The Chernobyl disaster has also unwittingly created a polluted, yet maybe more prolific, blackfield. The ecological quality of the site is highly contested. It is still unsure whether the site is acting as an ecological sink, enticing healthy animals from other areas in, poisoning and killing them or acting as a perfectly functioning ecological system. In the worst case scenario where the findings of Møller and Mousseau are true, that Chernobyl is radioactive graveyard, the landscape is lost and we should stop even other animals entering the zone. Anything better than that would be a scenario where animals live uninterrupted with slight mutations but there is still enough radiation to scare off human inhabitants.

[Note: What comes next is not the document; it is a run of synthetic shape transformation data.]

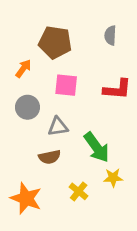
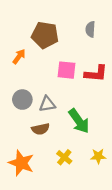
pink square: (66, 85) -> (67, 70), moved
gray circle: (27, 107) -> (22, 100), moved
yellow star: (113, 178) -> (98, 156), moved

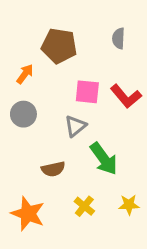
red L-shape: (96, 73) -> (126, 96), turned 45
gray circle: (22, 100) -> (23, 114), moved
gray triangle: (47, 104) -> (75, 126), moved, turned -30

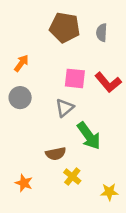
brown pentagon: (59, 46) -> (65, 27), moved
brown semicircle: (53, 169) -> (56, 154), moved
yellow star: (129, 205) -> (109, 192), moved
orange star: (28, 214) -> (24, 183), size x0.6

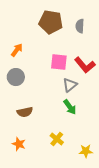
gray triangle: (65, 108) -> (70, 85), moved
green arrow: (89, 136) -> (70, 107), size x0.7
brown semicircle: (56, 154) -> (25, 112), moved

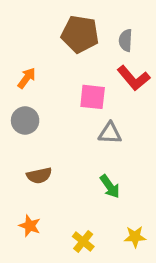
red L-shape: (85, 65) -> (133, 78), moved
gray triangle: (70, 85) -> (110, 133), turned 42
green arrow: (70, 107) -> (110, 186), moved
yellow cross: (57, 139) -> (83, 241), moved

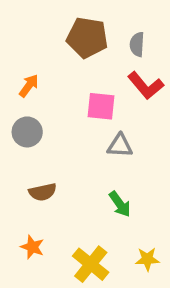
yellow cross: (83, 241) -> (91, 264), size x1.5

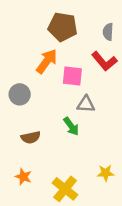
gray semicircle: (137, 44) -> (108, 32), moved
orange arrow: (29, 86) -> (47, 61), moved, size x1.5
green arrow: (120, 204) -> (71, 126), moved
yellow star: (147, 259) -> (106, 173), moved

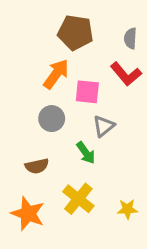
gray circle: (20, 94) -> (52, 119), moved
gray triangle: (86, 104) -> (104, 126), turned -42
orange star: (23, 177) -> (28, 214), size x1.6
yellow cross: (65, 189) -> (78, 199), moved

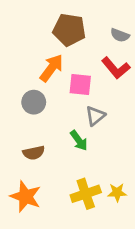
gray semicircle: (130, 38) -> (120, 35), turned -72
gray circle: (52, 119) -> (34, 102), moved
yellow cross: (78, 199) -> (86, 194), moved, turned 32

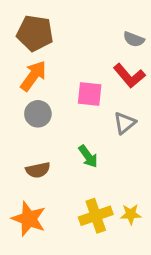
brown pentagon: (69, 30) -> (35, 33), moved
orange arrow: (52, 68) -> (33, 76), moved
gray triangle: (95, 116) -> (125, 123), moved

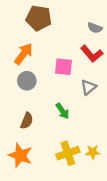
brown pentagon: (35, 33) -> (39, 18), moved
brown semicircle: (38, 170) -> (27, 121), turned -56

This would ensure this area stays as an ecological blackfield.


Radioactive Wolves, Chernobyl

Con Dao Island, just off the coast of Vietnam, was an prison during French occupation and an internment camp during the Vietnam war. This was where anti colonialist revolutionaries and captured Viet Cong soldiers were secretly imprisoned and tortured. As a prison and an island far away enough from the war zone and having a monofuction as a terrible place of torture turned this island into a blackfield that completely deterred any other form of human habitation. As a result the island has been an environmental haven for many plants and animals for near 150 year. But since the war and the rebuilding of Vietnam tourism has flourished and as a result. Con Dao is no longer a blackfield but a post-blackfield that is now suffering environmentally. Though the island is 80% national park and supported by the WWF and the United Nations there is no environmentalist culture in Vietnam, people fish in the protected waters and there are reports of endangered Hawksbill and Green turtles being killed and dried at the Anh Dao hotel. The quiet and pristine environmental history of Con Dao, afforded by the brutal torture of thousands of Vietnamese, is over. From here on in this is a blackfield in disintegration.

Checking out a turtle's snatch
 These environmental anomalies, these extreme anti-human landscapes have tumultuous and fragile histories. For the plants and animals that inhabit them they cannot be relied on for too long. The febrile politics of man can change these landscapes overnight, from a nature reserve into a warzone. But even in their fragility they are better than any national park. There is little or no poaching, no tourists, no rubbish and no music.